Für diese Totale muss aus der Vielzahl der möglichen Kamerastandorte der Beste ausgewählt werden. Da der Fotograf oft durch die gegebene räumliche Enge in seiner Bewegungsfreiheit eingeschränkt ist,  hilft unter Umständen der Einsatz eines Weitwinkelobjektivs oder einer "kurzen" Brennweite am Zoomobjektiv. Dies sollte jedoch mit Bedacht geschehen, da sonst nahe am Objektiv befindliche Teile des Motivs im Vergleich zu weiter entfernten überproportional groß wiedergegeben werden könnten. Leider gehen dabei auch viele Einzelheiten des Motivs verloren, da einige Bildbereiche zu klein abgebildet oder von anderen Motivteilen verdeckt werden. Diese Ansicht eines Hochbaumodells liefert uns bestenfalls also eine Übersicht über den gesamten Komplex. Aus diesem Grund werden weitere Aufnahmen in der Halbtotalen gemacht, die in diesem Beispiel die Aufgabe übernehmen, die verschiedenen Bereiche des Mehrfamilienhauses zu erläutern. Der besseren Verständlichkeit wegen wurden die beiden Fotos (Bilder 2 und 3) aus der Sicht der (in etwa maßstabsgleichen) Menschen gemacht. Um dem Betrachter einen Eindruck von der Größe zu vermitteln, welche die reale Anlage später haben wird, wurden im Umfeld und am Bauentwurf menschliche Figuren als Hinweis auf die Größenverhältnisse maßstabgerecht aufgestellt. Da man sich vorstellen kann, wie groß ein Mensch im Verhältnis zu einem solchen Bau sein wird, lässt sich die wahre Dimension der Anlage auf diese Weise erahnen, und die Vorstellungskraft der Betrachter wird nicht überfordert.

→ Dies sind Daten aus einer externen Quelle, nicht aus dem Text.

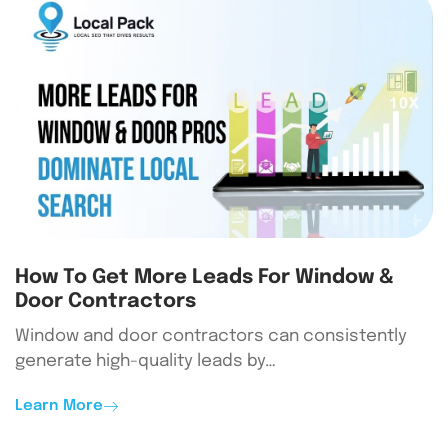
How To Get More Leads For Window &
Door Contractors
Window and door contractors can consistently
generate high-quality leads by…
Learn More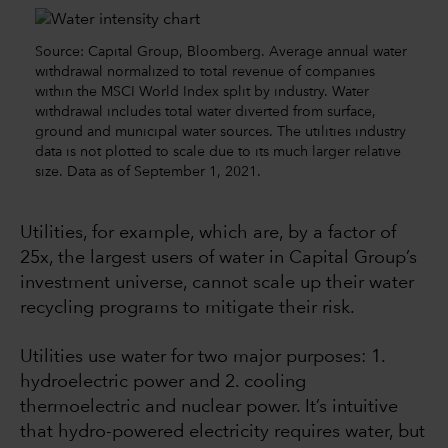
Source: Capital Group, Bloomberg. Average annual water
withdrawal normalized to total revenue of companies
within the MSCI World Index split by industry. Water
withdrawal includes total water diverted from surface,
ground and municipal water sources. The utilities industry
data is not plotted to scale due to its much larger relative
size. Data as of September 1, 2021.
Utilities, for example, which are, by a factor of
25x, the largest users of water in Capital Group’s
investment universe, cannot scale up their water
recycling programs to mitigate their risk.
Utilities use water for two major purposes: 1.
hydroelectric power and 2. cooling
thermoelectric and nuclear power. It’s intuitive
that hydro-powered electricity requires water, but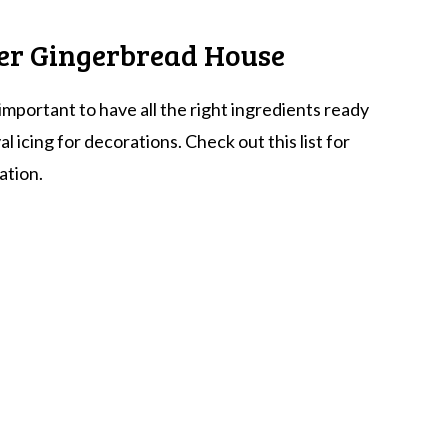
ter Gingerbread House
important to have all the right ingredients ready
 icing for decorations. Check out this list for
ation.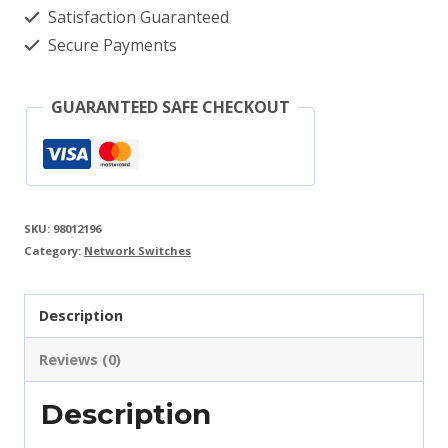
Satisfaction Guaranteed
Secure Payments
GUARANTEED SAFE CHECKOUT
SKU:
98012196
Category:
Network Switches
Description
Reviews (0)
Description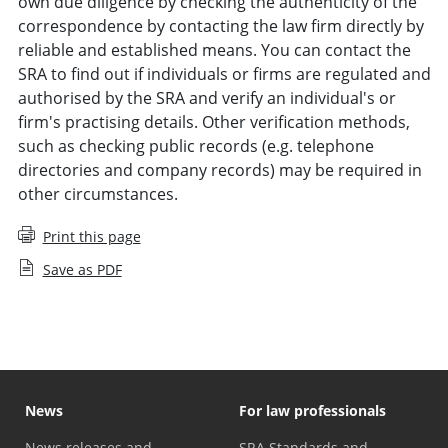
own due diligence by checking the authenticity of the
correspondence by contacting the law firm directly by
reliable and established means. You can contact the
SRA to find out if individuals or firms are regulated and
authorised by the SRA and verify an individual's or
firm's practising details. Other verification methods,
such as checking public records (e.g. telephone
directories and company records) may be required in
other circumstances.
Print this page
Save as PDF
News
For law professionals
News releases and
SRA Standards and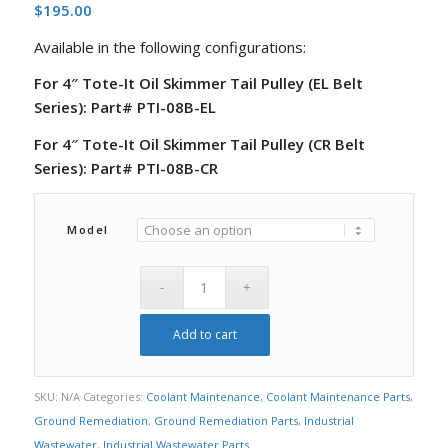
$
195.00
Available in the following configurations:
For 4″ Tote-It Oil Skimmer Tail Pulley (EL Belt
Series): Part# PTI-08B-EL
For 4″ Tote-It Oil Skimmer Tail Pulley (CR Belt
Series): Part# PTI-08B-CR
Model
Add to cart
SKU:
N/A
Categories:
Coolant Maintenance
,
Coolant Maintenance Parts
,
Ground Remediation
,
Ground Remediation Parts
,
Industrial
Wastewater
,
Industrial Wastewater Parts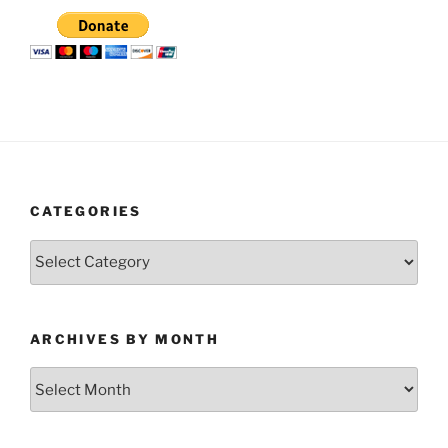
CATEGORIES
Categories
ARCHIVES BY MONTH
Archives
by
Month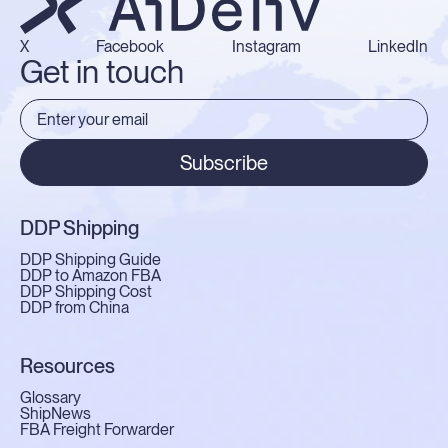
X
Facebook
Instagram
LinkedIn
Get in touch
Subscribe
DDP Shipping
DDP Shipping Guide
DDP to Amazon FBA
DDP Shipping Cost
DDP from China
Resources
Glossary
ShipNews
FBA Freight Forwarder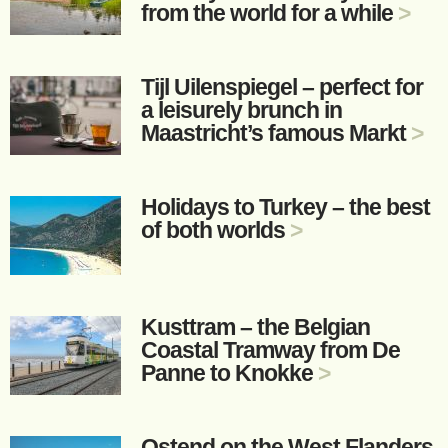
from the world for a while
>
Tijl Uilenspiegel – perfect for
a leisurely brunch in
Maastricht’s famous Markt
>
Holidays to Turkey – the best
of both worlds
>
Kusttram – the Belgian
Coastal Tramway from De
Panne to Knokke
>
Ostend on the West Flanders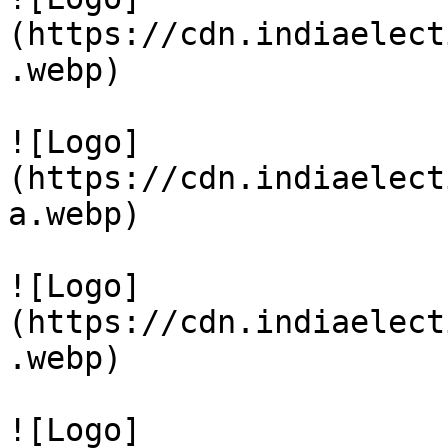
(https://cdn.indiaelect
.webp)

![Logo]
(https://cdn.indiaelect
a.webp)

![Logo]
(https://cdn.indiaelect
.webp)

![Logo]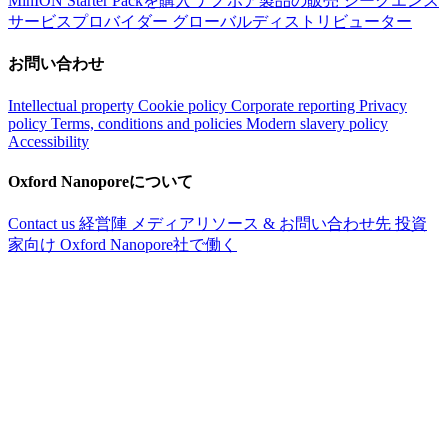
MinION Starter Packを購入
ナノポア製品の販売
シークエンス
サービスプロバイダー
グローバルディストリビューター
お問い合わせ
Intellectual property
Cookie policy
Corporate reporting
Privacy
policy
Terms, conditions and policies
Modern slavery policy
Accessibility
Oxford Nanoporeについて
Contact us
経営陣
メディアリソース & お問い合わせ先
投資
家向け
Oxford Nanopore社で働く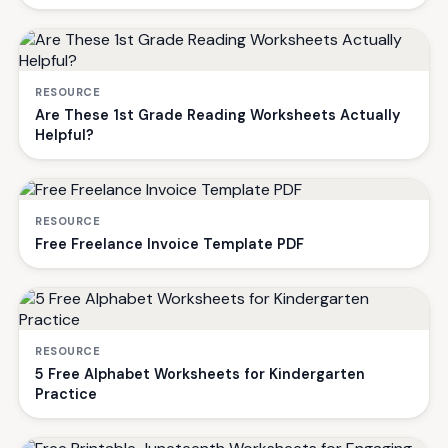
RESOURCE
Are These 1st Grade Reading Worksheets Actually
Helpful?
RESOURCE
Free Freelance Invoice Template PDF
RESOURCE
5 Free Alphabet Worksheets for Kindergarten
Practice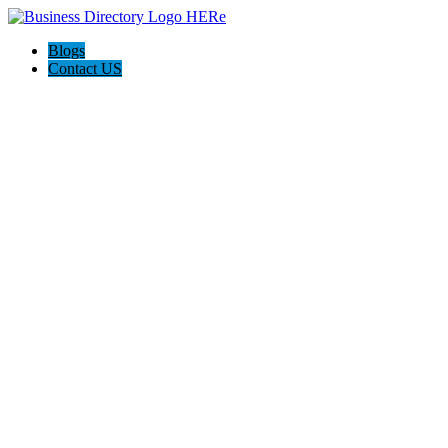
Blogs
Contact US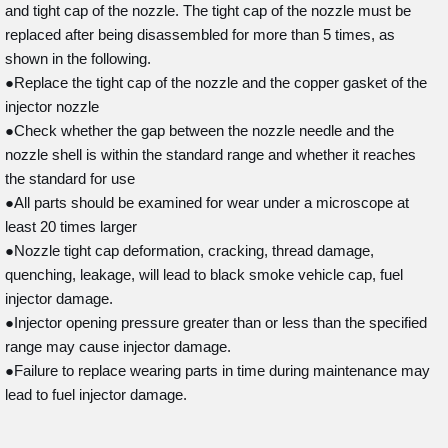
and tight cap of the nozzle. The tight cap of the nozzle must be
replaced after being disassembled for more than 5 times, as
shown in the following.
●Replace the tight cap of the nozzle and the copper gasket of the
injector nozzle
●Check whether the gap between the nozzle needle and the
nozzle shell is within the standard range and whether it reaches
the standard for use
●All parts should be examined for wear under a microscope at
least 20 times larger
●Nozzle tight cap deformation, cracking, thread damage,
quenching, leakage, will lead to black smoke vehicle cap, fuel
injector damage.
●Injector opening pressure greater than or less than the specified
range may cause injector damage.
●Failure to replace wearing parts in time during maintenance may
lead to fuel injector damage.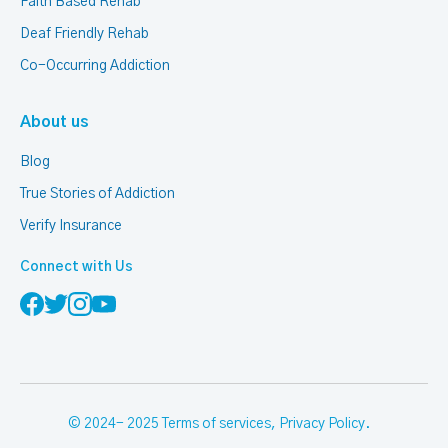
Faith Based Rehab
Deaf Friendly Rehab
Co-Occurring Addiction
About us
Blog
True Stories of Addiction
Verify Insurance
Connect with Us
© 2024- 2025
Terms of services
,
Privacy Policy
.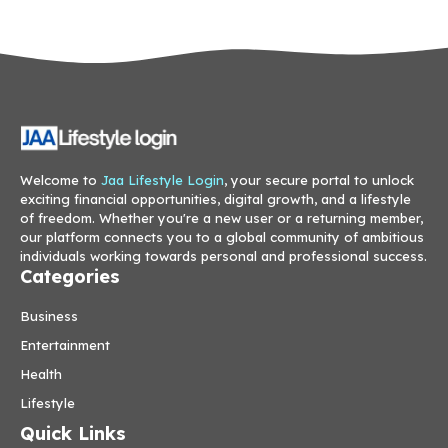
Welcome to
Jaa Lifestyle Login
, your secure portal to unlock
exciting financial opportunities, digital growth, and a lifestyle
of freedom. Whether you're a new user or a returning member,
our platform connects you to a global community of ambitious
individuals working towards personal and professional success.
Categories
Business
Entertainment
Health
Lifestyle
Quick Links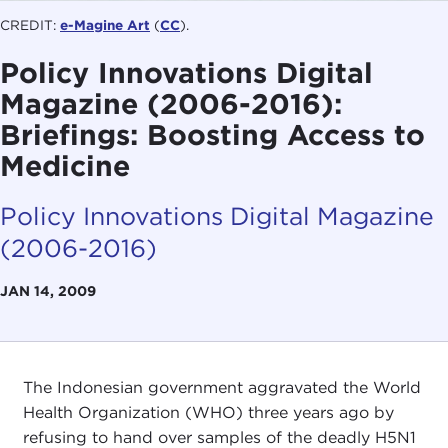
CREDIT:
e-Magine Art
(
CC
).
Policy Innovations Digital
Magazine (2006-2016):
Briefings: Boosting Access to
Medicine
Policy Innovations Digital Magazine
(2006-2016)
JAN 14, 2009
The Indonesian government aggravated the World
Health Organization (WHO) three years ago by
refusing to hand over samples of the deadly H5N1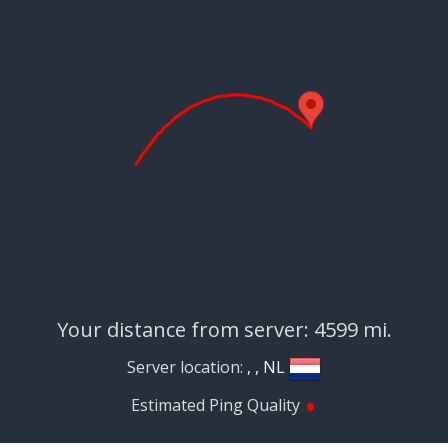
Your distance from server: 4599 mi.
Server location:
, , NL
•
Estimated Ping Quality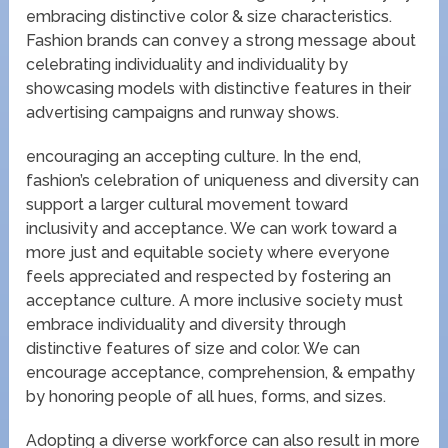
embracing distinctive color & size characteristics.
Fashion brands can convey a strong message about
celebrating individuality and individuality by
showcasing models with distinctive features in their
advertising campaigns and runway shows.
encouraging an accepting culture. In the end,
fashion’s celebration of uniqueness and diversity can
support a larger cultural movement toward
inclusivity and acceptance. We can work toward a
more just and equitable society where everyone
feels appreciated and respected by fostering an
acceptance culture. A more inclusive society must
embrace individuality and diversity through
distinctive features of size and color. We can
encourage acceptance, comprehension, & empathy
by honoring people of all hues, forms, and sizes.
Adopting a diverse workforce can also result in more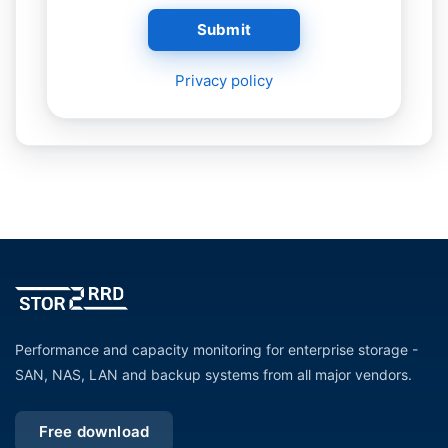
Submit
Privacy policy
Performance and capacity monitoring for enterprise storage -
SAN, NAS, LAN and backup systems from all major vendors.
Free download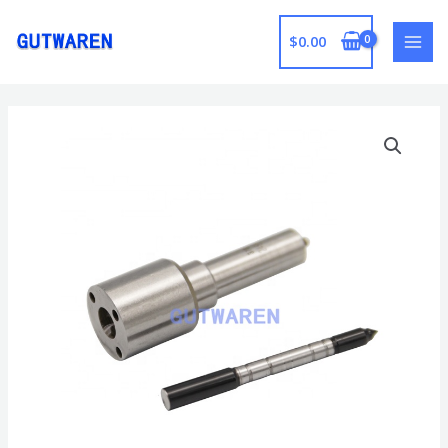
跳
至
$
0.00
MAI
内
容
MEN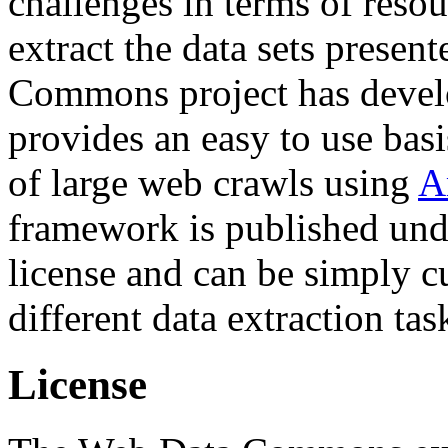
challenges in terms of resou
extract the data sets prese
Commons project has deve
provides an easy to use basi
of large web crawls using
A
framework is published und
license and can be simply c
different data extraction tas
License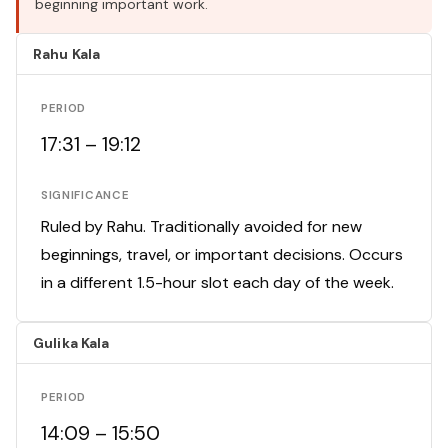
beginning important work.
Rahu Kala
PERIOD
17:31 – 19:12
SIGNIFICANCE
Ruled by Rahu. Traditionally avoided for new
beginnings, travel, or important decisions. Occurs
in a different 1.5-hour slot each day of the week.
Gulika Kala
PERIOD
14:09 – 15:50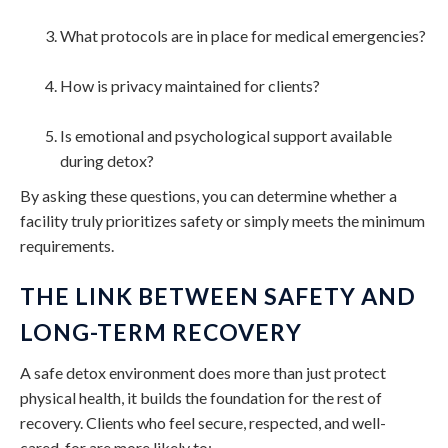
What protocols are in place for medical emergencies?
How is privacy maintained for clients?
Is emotional and psychological support available
during detox?
By asking these questions, you can determine whether a
facility truly prioritizes safety or simply meets the minimum
requirements.
THE LINK BETWEEN SAFETY AND
LONG-TERM RECOVERY
A safe detox environment does more than just protect
physical health, it builds the foundation for the rest of
recovery. Clients who feel secure, respected, and well-
cared-for are more likely to: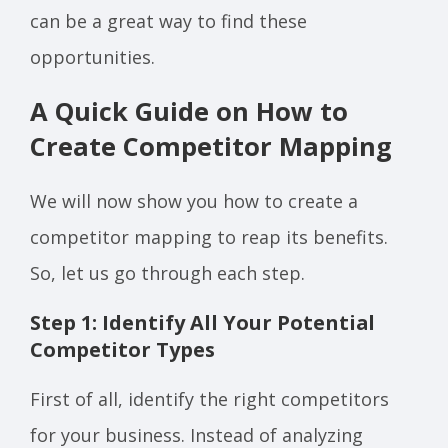
can be a great way to find these
opportunities.
A Quick Guide on How to
Create Competitor Mapping
We will now show you how to create a
competitor mapping to reap its benefits.
So, let us go through each step.
Step 1: Identify All Your Potential
Competitor Types
First of all, identify the right competitors
for your business. Instead of analyzing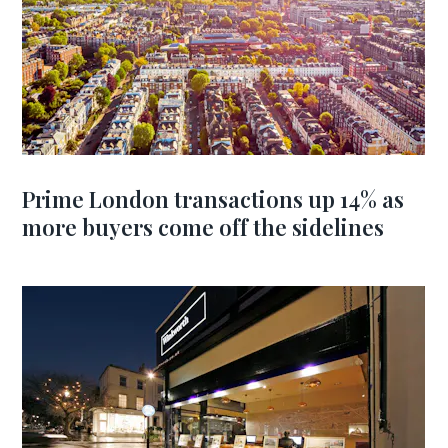
Prime London transactions up 14% as
more buyers come off the sidelines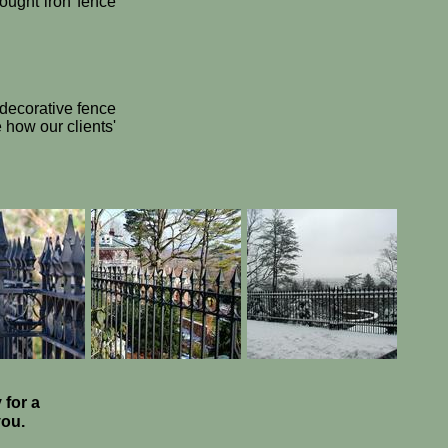
rought iron fence
 decorative fence
how our clients'
 for a
 you.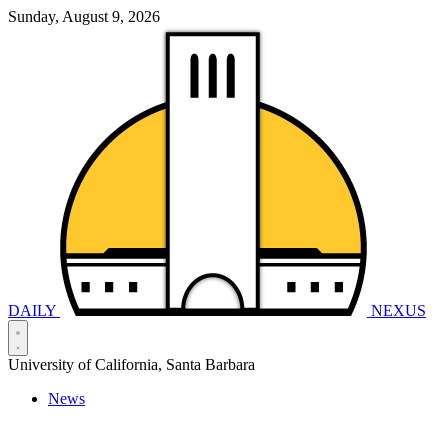
Sunday, August 9, 2026
DAILY
NEXUS
University of California, Santa Barbara
News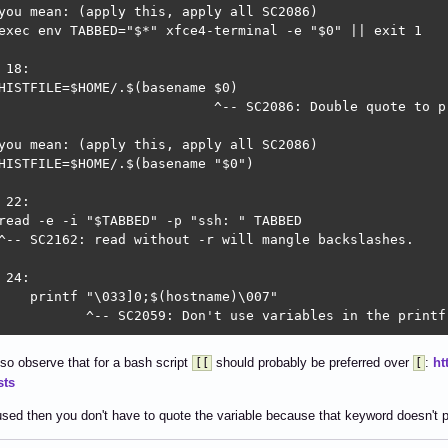
you mean: (apply this, apply all SC2086)

exec env TABBED="$*" xfce4-terminal -e "$0" || exit 1

 18:

HISTFILE=$HOME/.$(basename $0)

                           ^-- SC2086: Double quote to p
you mean: (apply this, apply all SC2086)

HISTFILE=$HOME/.$(basename "$0")

 22:

read -e -i "$TABBED" -p "ssh: " TABBED

^-- SC2162: read without -r will mangle backslashes.

 24:

    printf "\033]0;$(hostname)\007"

           ^-- SC2059: Don't use variables in the printf
 29:

lso observe that for a bash script
should probably be preferred over
:
ht
[[
[
for N in $(grep -n "^$TABBED\$" $HISTFILE | sort -rn) ; d
sts
         ^-- SC2013: To read lines rather than words, pi
                                ^-- SC2086: Double quote
sed then you don't have to quote the variable because that keyword doesn't p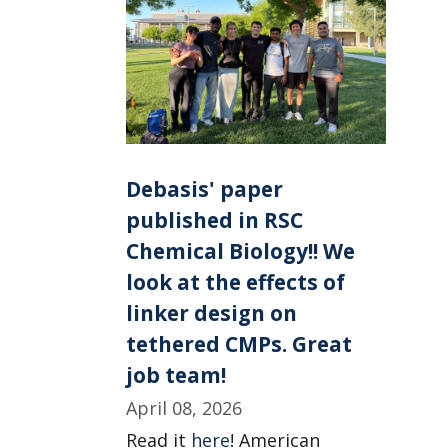
Debasis' paper
published in RSC
Chemical Biology!! We
look at the effects of
linker design on
tethered CMPs. Great
job team!
April 08, 2026
Read it
here
! American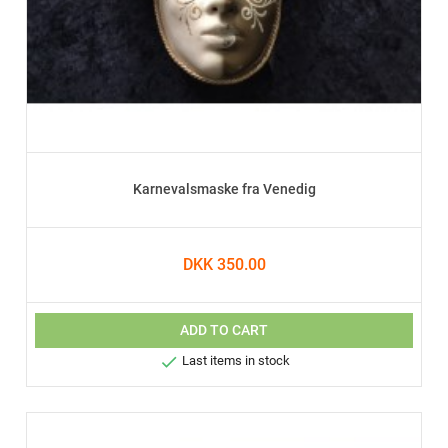
Karnevalsmaske fra Venedig
DKK 350.00
ADD TO CART

Last items in stock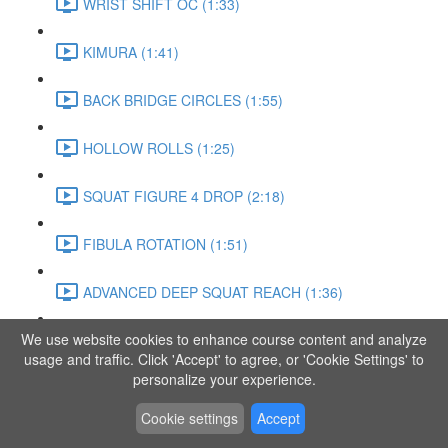
WRIST SHIFT OC (1:33)
KIMURA (1:41)
BACK BRIDGE CIRCLES (1:55)
HOLLOW ROLLS (1:25)
SQUAT FIGURE 4 DROP (2:18)
FIBULA ROTATION (1:51)
ADVANCED DEEP SQUAT REACH (1:36)
We use website cookies to enhance course content and analyze
SITTING LEG RAISE (1:03)
usage and traffic. Click 'Accept' to agree, or 'Cookie Settings' to
personalize your experience.
ADVANCED KNEE STANCE FLOW (3:37)
Cookie settings
Accept
PIKE SIT BEND (0:57)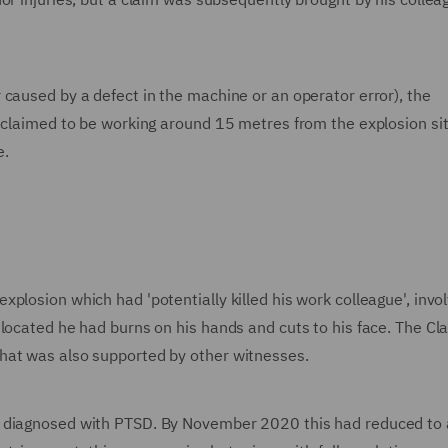
caused by a defect in the machine or an operator error), the
t claimed to be working around 15 metres from the explosion sit
e.
plosion which had 'potentially killed his work colleague', invol
 located he had burns on his hands and cuts to his face. The Cl
hat was also supported by other witnesses.
s diagnosed with PTSD. By November 2020 this had reduced to 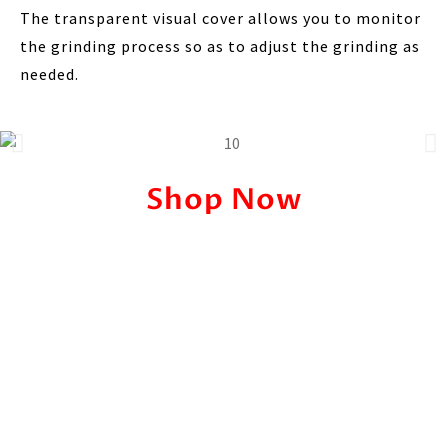
The transparent visual cover allows you to monitor
the grinding process so as to adjust the grinding as
needed.
Shop Now
Pricing
Price Before:
Ksh. 4,500
Offer Price:
KSh. 2,499/-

Während Bild 4 das Modell aus einer Perspektive zeigt, die schon eher unserer gewohnten Sehweise entspricht, sozusagen „Einblick“ gewährt, und so die Dimensionen schon etwas besser veranschaulicht, wird in Bild 5 unsere Vorstellungskraft unterstützt, und es kann einen Eindruck davon vermitteln, wie ein Besucher, der die Anlage betritt, diese wahrnehmen wird. Hier wird durch den Einsatz eines leichten Weitwinkels bzw. einer leichten Teleeinstellung – verbunden mit der Makrofähigkeit des Objektivs – eine Interpretation der Größenverhältnisse gegeben.

Die Beispielbilder verdeutlichen, das man mit wenigen Hilfsmitteln bei der Herstellung solcher Fotos auskommen kann. Die Aufnahmen wurden mit zwei Flächenleuchten ausgeleuchtet. Grundsätzlich hätte man das Modell (auf einer Grundplatte von 35 x 45 cm) auch durch ein an die Decke gerichtetes Blitzlicht aufhellen können, das ist aber nur bei weißem, neutralfarbigem Anstrich möglich und auch nur dann, wenn der nötige Abstand für eine gleichmäßige Ausleuchtung erreicht wird. Wegen der möglichst genauen Dosierung der Schärfentiefe kam ein Stativ (für die Kamera) zum Einsatz, welches die erforderlichen langen Verschlusszeiten (bei kleiner Blende) verwackelungsfrei ermöglichte. Nicht alle Digitalkameras verfügen über eine Schärfentiefeskala am Objektiv oder lassen sich vor der Aufnahme auf die Arbeitsblende zur Beurteilung der Schärfentiefe abblenden. Dann hilft nur Experimentieren: eine Reihe von Aufnahmen mit verschiedenen Blenden und Belichtungszeiten, und anschließende Auswahl am Bildschirm.